=== Given data ===
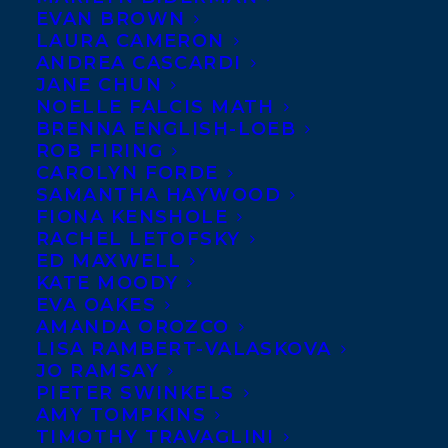
EVAN BROWN
LAURA CAMERON
ANDREA CASCARDI
JANE CHUN
NOELLE FALCIS MATH
BRENNA ENGLISH-LOEB
ROB FIRING
CAROLYN FORDE
SAMANTHA HAYWOOD
FIONA KENSHOLE
RACHEL LETOFSKY
ED MAXWELL
KATE MOODY
EVA OAKES
AMANDA OROZCO
LISA RAMBERT-VALASKOVA
JO RAMSAY
PIETER SWINKELS
AMY TOMPKINS
HarperCollins Canada Children’s Associate
TIMOTHY TRAVAGLINI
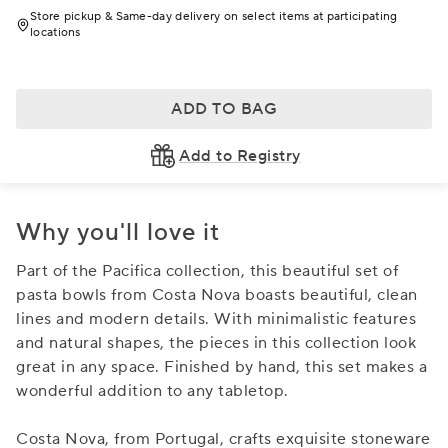
Store pickup & Same-day delivery on select items at participating
locations
ADD TO BAG
Add to Registry
Why you'll love it
Part of the Pacifica collection, this beautiful set of
pasta bowls from Costa Nova boasts beautiful, clean
lines and modern details. With minimalistic features
and natural shapes, the pieces in this collection look
great in any space. Finished by hand, this set makes a
wonderful addition to any tabletop.
Costa Nova, from Portugal, crafts exquisite stoneware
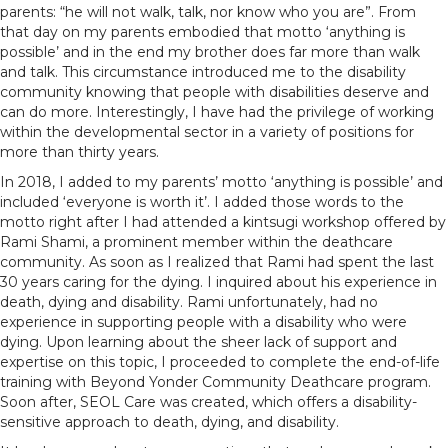
parents: “he will not walk, talk, nor know who you are”. From
that day on my parents embodied that motto ‘anything is
possible’ and in the end my brother does far more than walk
and talk. This circumstance introduced me to the disability
community knowing that people with disabilities deserve and
can do more. Interestingly, I have had the privilege of working
within the developmental sector in a variety of positions for
more than thirty years.
In 2018, I added to my parents’ motto ‘anything is possible’ and
included ‘everyone is worth it’. I added those words to the
motto right after I had attended a kintsugi workshop offered by
Rami Shami, a prominent member within the deathcare
community. As soon as I realized that Rami had spent the last
30 years caring for the dying. I inquired about his experience in
death, dying and disability. Rami unfortunately, had no
experience in supporting people with a disability who were
dying. Upon learning about the sheer lack of support and
expertise on this topic, I proceeded to complete the end-of-life
training with Beyond Yonder Community Deathcare program.
Soon after, SEOL Care was created, which offers a disability-
sensitive approach to death, dying, and disability.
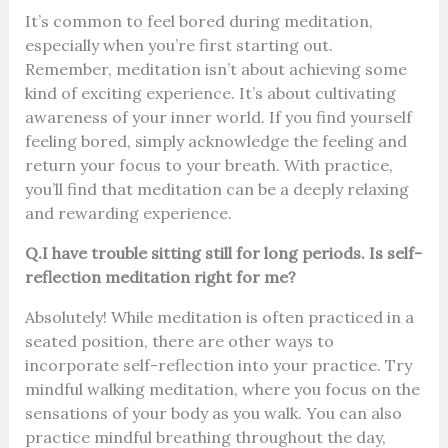
It’s common to feel bored during meditation,
especially when you’re first starting out.
Remember, meditation isn’t about achieving some
kind of exciting experience. It’s about cultivating
awareness of your inner world. If you find yourself
feeling bored, simply acknowledge the feeling and
return your focus to your breath. With practice,
you’ll find that meditation can be a deeply relaxing
and rewarding experience.
Q.I have trouble sitting still for long periods. Is self-
reflection meditation right for me?
Absolutely! While meditation is often practiced in a
seated position, there are other ways to
incorporate self-reflection into your practice. Try
mindful walking meditation, where you focus on the
sensations of your body as you walk. You can also
practice mindful breathing throughout the day,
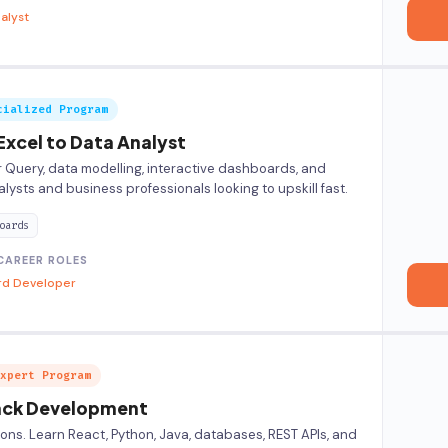
alyst
cialized Program
Excel to Data Analyst
 Query, data modelling, interactive dashboards, and
alysts and business professionals looking to upskill fast.
oards
CAREER ROLES
rd Developer
xpert Program
tack Development
ions. Learn React, Python, Java, databases, REST APIs, and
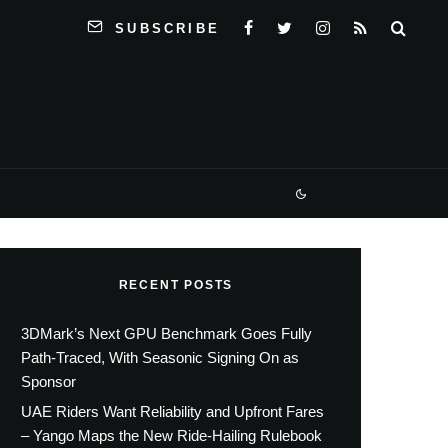
SUBSCRIBE
RECENT POSTS
3DMark’s Next GPU Benchmark Goes Fully
Path-Traced, With Seasonic Signing On as
Sponsor
UAE Riders Want Reliability and Upfront Fares
– Yango Maps the New Ride-Hailing Rulebook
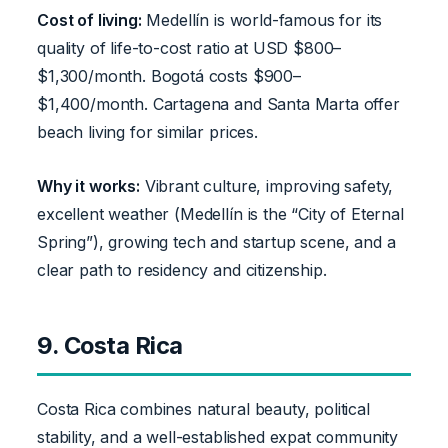
Cost of living:
Medellín is world-famous for its
quality of life-to-cost ratio at USD $800–
$1,300/month. Bogotá costs $900–
$1,400/month. Cartagena and Santa Marta offer
beach living for similar prices.
Why it works:
Vibrant culture, improving safety,
excellent weather (Medellín is the “City of Eternal
Spring”), growing tech and startup scene, and a
clear path to residency and citizenship.
9. Costa Rica
Costa Rica combines natural beauty, political
stability, and a well-established expat community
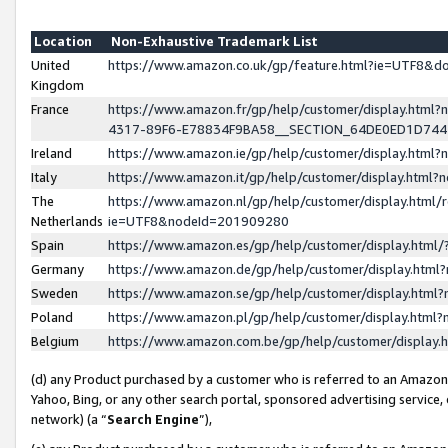
Location
Non-Exhaustive Trademark List
United
https://www.amazon.co.uk/gp/feature.html?ie=UTF8&
Kingdom
France
https://www.amazon.fr/gp/help/customer/display.ht
4317-89F6-E78834F9BA58__SECTION_64DE0ED1D74
Ireland
https://www.amazon.ie/gp/help/customer/display.ht
Italy
https://www.amazon.it/gp/help/customer/display.html
The
https://www.amazon.nl/gp/help/customer/display.html/
Netherlands
ie=UTF8&nodeId=201909280
Spain
https://www.amazon.es/gp/help/customer/display.htm
Germany
https://www.amazon.de/gp/help/customer/display.htm
Sweden
https://www.amazon.se/gp/help/customer/display.htm
Poland
https://www.amazon.pl/gp/help/customer/display.htm
Belgium
https://www.amazon.com.be/gp/help/customer/displa
(d) any Product purchased by a customer who is referred to an Amazon S
Yahoo, Bing, or any other search portal, sponsored advertising service, o
network) (a “
Search Engine
”),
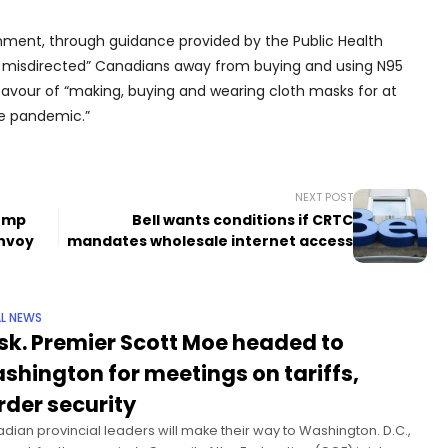
ment, through guidance provided by the Public Health
y misdirected” Canadians away from buying and using N95
vour of “making, buying and wearing cloth masks for at
he pandemic.”
NEXT POST
rump
Bell wants conditions if CRTC
envoy
mandates wholesale internet access
L NEWS
sk. Premier Scott Moe headed to
shington for meetings on tariffs,
rder security
dian provincial leaders will make their way to Washington. D.C.,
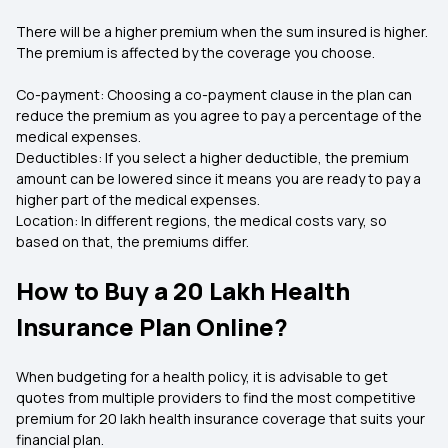
There will be a higher premium when the sum insured is higher.
The premium is affected by the coverage you choose.
Co-payment: Choosing a co-payment clause in the plan can
reduce the premium as you agree to pay a percentage of the
medical expenses.
Deductibles: If you select a higher deductible, the premium
amount can be lowered since it means you are ready to pay a
higher part of the medical expenses.
Location: In different regions, the medical costs vary, so
based on that, the premiums differ.
How to Buy a 20 Lakh Health
Insurance Plan Online?
When budgeting for a health policy, it is advisable to get
quotes from multiple providers to find the most competitive
premium for 20 lakh health insurance coverage that suits your
financial plan.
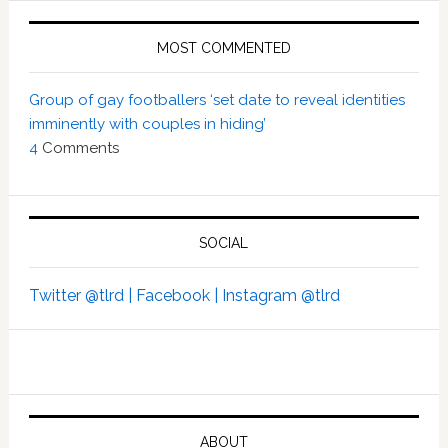
MOST COMMENTED
Group of gay footballers ‘set date to reveal identities
imminently with couples in hiding’
4
Comments
SOCIAL
Twitter @tlrd |
Facebook |
Instagram @tlrd
ABOUT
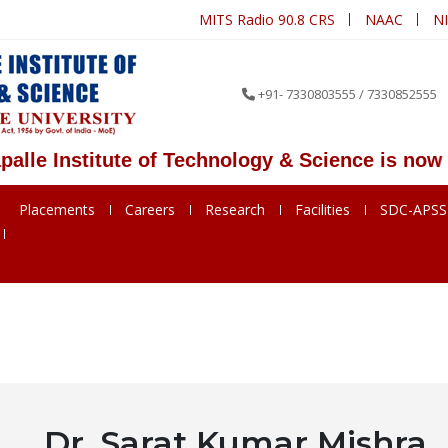
MITS Radio 90.8 CRS
NAAC
N
+91- 7330803555 / 7330852555
Institute of Technology & Science is now MITS
Placements
Careers
Research
Facilities
SDC-APS
Dr. Sarat Kumar Mishra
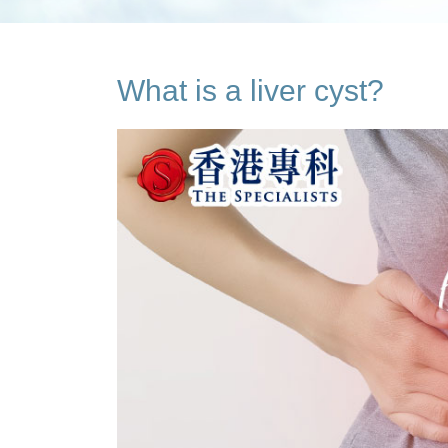
What is a liver cyst?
===
Directions for this task:
Would you copy every line of the entries in which "life" appears?

Solution:
expertise on this topic, I proceeded to complete the end-of-life
quality of life-to-cost ratio at USD $800–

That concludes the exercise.